O menino passou a vida inteira se achando e sendo descoberto pardo. Disseram-lhe que neste país democrático —que garantiu aos seus cidadãos que todos seriam iguais perante a lei, sem elevação de qualquer natureza— unicamente a ele caberia resolver com que raça ou cor se identificaria.
Antes, a instrução do manual do IBGE, que vem sendo usado com o mesmo valor vinculante de um item da Constituição quando se trata de questões raciais no Brasil (mania republicana nº 1), diz que pardo é justamente “a mistura de duas ou mais opções de cor ou raça, incluindo branca, preta, parda e indígena”. Uma vez que o menino sabe quem são seus pais e avós, pareceu-lhe que a mistura genética de onde provinha o colocava na mesma classe de cor da maioria dos brasileiros e de exatamente 1/3 dos paulistas —e nisso acreditou até que um tribunal racial (mania republicana n° 2) da USP lhe disse não. Ato seguinte, cancelou a sua identidade de pardo e, por exclusão, o reclassificou uma vez que branco.
Sim, é isso mesmo. Um tribunal racial, funcionando legalmente na melhor universidade do país, declarou para todos os efeitos que o menino que passou a vida se achando pardo estava só se fingindo de pardo para fraudar privilégios distribuídos por uma política pública para… pardos. Ou PPIs (pretos, pardos e indígenas), na infame terminologia adotada.
Contemplem o estranho caso de alguém que entrou pardo numa sessão do tribunal racial da USP e de lá saiu branco. Passou a vida comendo o pão que o diabo amassa para pobres e pardos neste país, até que resolveu reivindicar o recta a uma prestação racial, projetada, segundo dizem, para pessoas uma vez que ele. Foi portanto informado de que era branco e mandado de volta para mansão com as mãos abanando e uma criminação de fraudador.

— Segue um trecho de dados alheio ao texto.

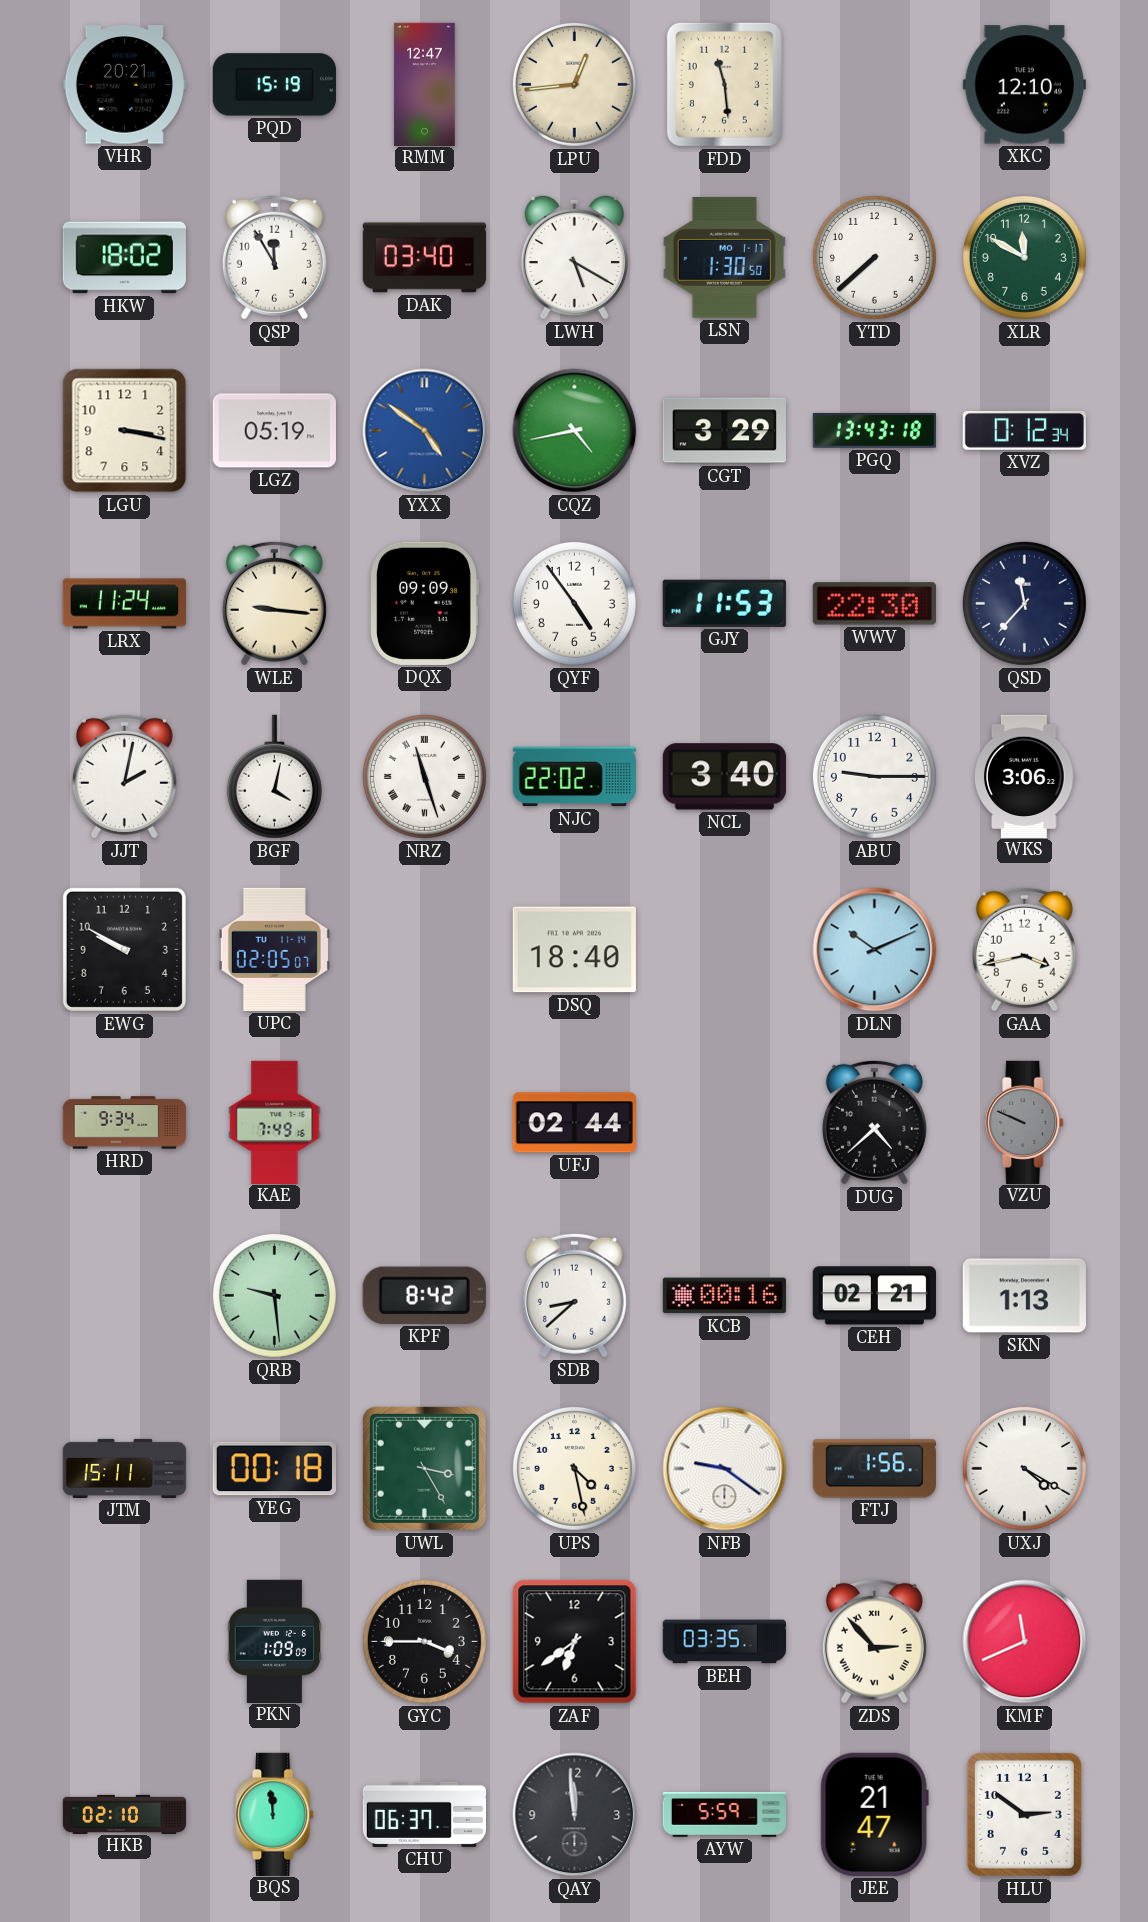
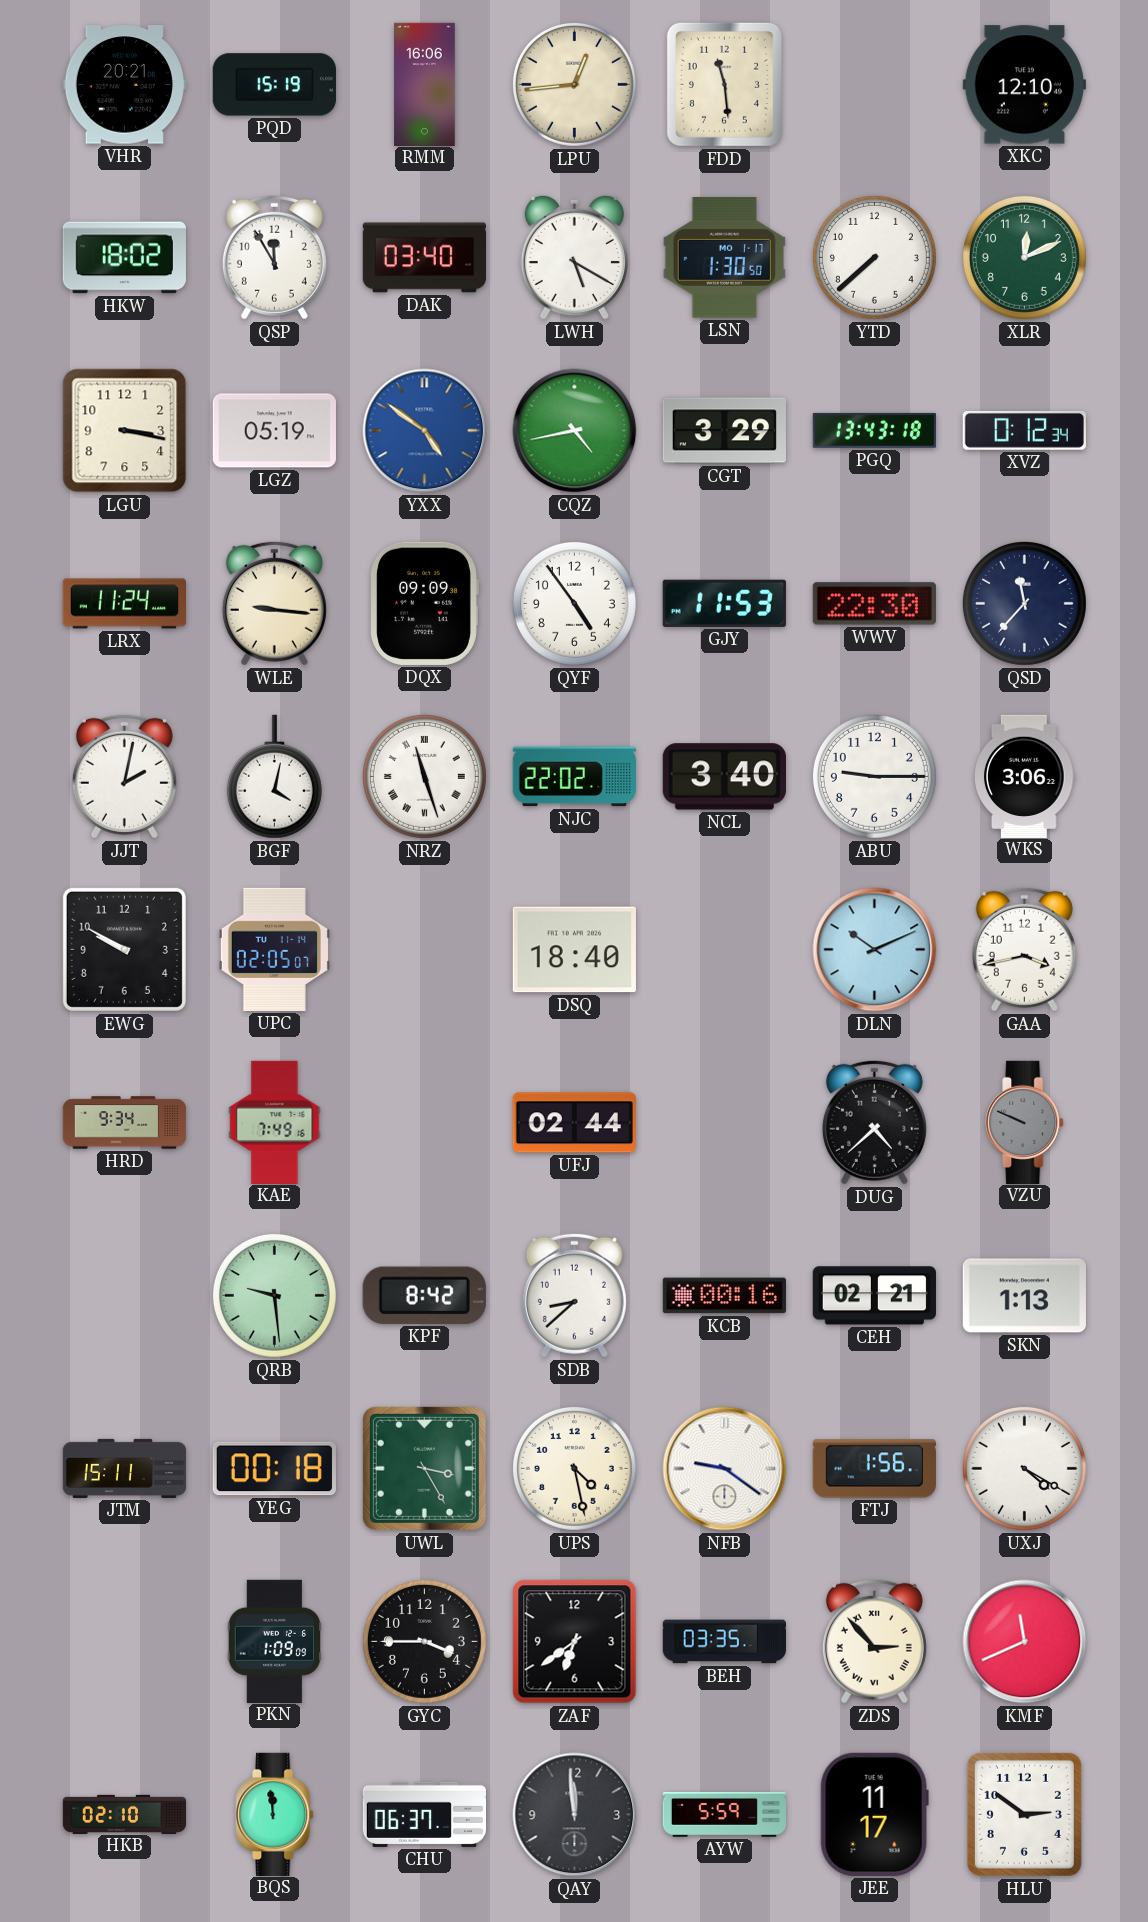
RMM: 12:47 -> 16:06
XLR: 11:50 -> 12:11
JEE: 21:47 -> 11:17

Só nessa Folha já se falou de dois casos nesta semana. No Brasil, há de ter centenas deles desde que se formou o estranho consenso de que, uma vez que ouvi nesta semana no vídeo da lição da “Oficina de Letramento de Heteroidentificação” da USP, “o fenótipo é o critério único e individual” a ser usado por bancas de “heteroidentificação” (mania republicana n° 3). E que diabos é fenótipo? Se você tivesse feito o “letramento” saberia que se resume ao conjunto: “cor da pele, traços faciais (principalmente o nariz e a boca) e textura do cabelo”. Isso mesmo, nos templos da cientificidade, a decisão sobre quem pode ter entrada a compensações devidas a descendentes de africanos e indígenas é baseada em “dar uma olhada” na face das pessoas. Evidente, “dar uma olhada” parece pouco científico, mas se você o invocar de “estudo fenotípica”, o popular “olhômetro” ganha ares de biologia profunda e objetiva.
O parecer dos magistrados raciais disse a outro pardo que saísse da fileira dos que têm recta à prestação porque “tem pele clara, boca e lábios afilados, cabelos lisos”. Ora, vejam só. Ser pardo é ser resultado de uma mistura, mas, para o tribunal, ou ele tem traços de preto ou não é pardo. Se retirar a mamãe, branca, mas não transpor ao papai, que não é, está réprobo a ser zero, visto que não é preto o suficiente para ser pardo. Entendeu? Nem eu.
O pior é que a norma em vigor nem sequer diz que para ser pardo é preciso ter pretos na sua progénie, é bastante misturar um branco com alguém que não seja amarelo (sic). Pardos com brancos fazem pardos. Indígenas com brancos fazem pardos. Os descendentes de Ceci e Peri são pardinhos, mas não passariam pelos tribunais raciais da USP. Pois é, também acho que essas leis raciais deveriam ao menos ser coerentes, já que republicanas não podem ser.
Diante do meu espanto na presença de a complacência com que pessoas que se acreditam progressistas e igualitaristas aceitam a existência de tribunais raciais, alguém me ofereceu explicação apaziguadora. “Gente, pelo paixão de Deus, esse menino não sofre racismo”. Ué! Primeiramente, a prestação da USP não é para “quem sofre racismo”, é uma prestação para PPIs. O que deveria estar em questão é se os que foram tirados da fileira das compensações históricas pela polícia racial eram ou não pardos. Pelo que se depreende dos juízos emitidos, ninguém pediu um histórico de racismo, unicamente olharam umas fotos e fizeram uma chamada de vídeo.
Ou por outra, os magistrados das cortes raciais são dotados de tal onisciência que podem resolver aprioristicamente se alguém já sofreu ou não racismo? Pois, se o critério for esse, sugiro que os pardos encham os bolsos de boletins de ocorrência de casos de racismo uma vez que forma de prova cartorial de sofrimento. Quem sabe assim não consigam ser respeitados?